Observational versus Clinical Trial Data

The aforementioned observational studies certainly suggest that lower target oxygen saturation levels will be beneficial with regard to ROP. However, we do not yet know if oxygen policy changes will reduce severe ROP without increasing neurodevelopmental morbidity and death. There are several examples in the clinical sciences of observational data that strongly suggested benefits of treatment, but when a randomized clinical trial was performed, the intervention was later found to be ineffective or even harmful. One well publicized example is the detrimental effect of estrogen plus progestin on coronary heart disease and breast cancer in postmenopausal women. Observational studies lack randomization, therefore biases are introduced that can invalidate comparisons between groups receiving different treatments.

On the Horizon

Cynthia Cole, MD, MPH, has led international efforts to organize parallel, international, prospective, randomized clinical trials to study the effect of reducing target oxygen saturation levels on ROP and other morbidities, and funding for such studies has already been secured in Australia, the United Kingdom, and Canada. These trials are needed to control for potential confounding variables and to assess adverse events and long-term outcomes such as learning disabilities, cerebral palsy, and death.
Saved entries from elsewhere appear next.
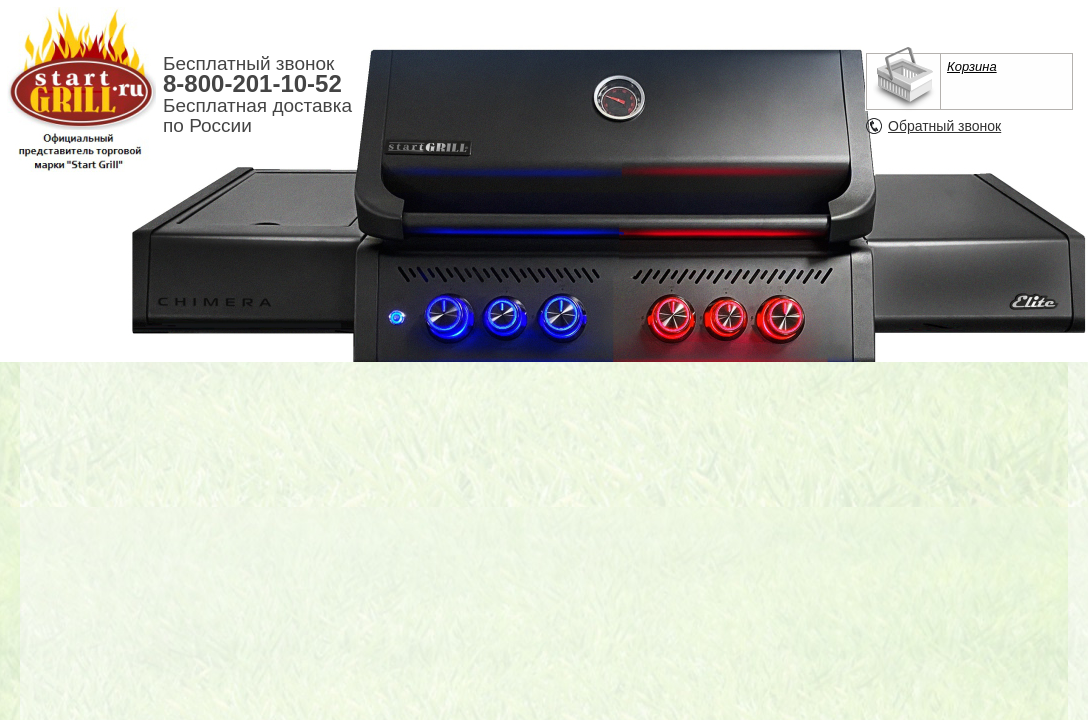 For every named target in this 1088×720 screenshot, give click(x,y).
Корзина (972, 66)
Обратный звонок (944, 126) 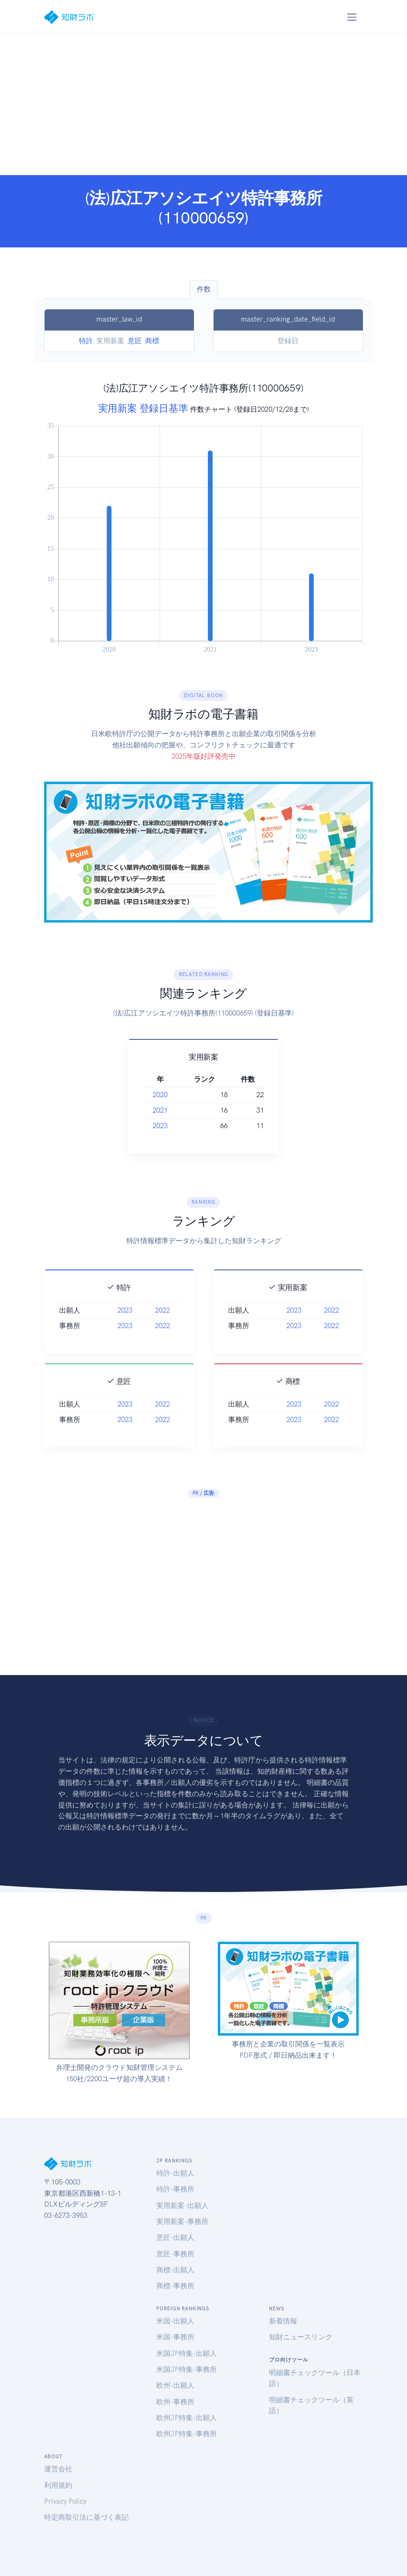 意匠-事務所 (175, 2254)
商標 (152, 341)
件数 (204, 289)
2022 (162, 1327)
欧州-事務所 (175, 2402)
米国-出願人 (175, 2321)
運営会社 (58, 2469)
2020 (160, 1095)
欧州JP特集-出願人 (186, 2418)
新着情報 (283, 2321)
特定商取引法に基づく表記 (86, 2517)
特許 (86, 341)
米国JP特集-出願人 (186, 2353)
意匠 (135, 341)
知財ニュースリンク (300, 2337)
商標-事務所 (175, 2286)
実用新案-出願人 (182, 2205)
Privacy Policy (65, 2501)
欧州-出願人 (175, 2385)
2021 (160, 1110)
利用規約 (58, 2485)
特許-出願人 (175, 2173)
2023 (160, 1126)
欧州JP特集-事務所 (186, 2434)
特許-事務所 (175, 2189)
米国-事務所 (175, 2337)
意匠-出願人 (175, 2237)
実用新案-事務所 (182, 2221)
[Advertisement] (203, 104)
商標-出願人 (175, 2270)
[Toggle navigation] (352, 17)
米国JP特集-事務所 (186, 2369)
Until these studies are completed, we are limited to knowing that observational data strongly suggest that lowering oxygen saturation limits reduces severe ROP, but there remains the possibility of an unacceptable risk to the overall development of the premature infant.

Author Disclosure

The author states that he has no financial relationship with the manufacturer or provider of any product or service discussed in this article or with the manufacturer or provider of any competing product or service.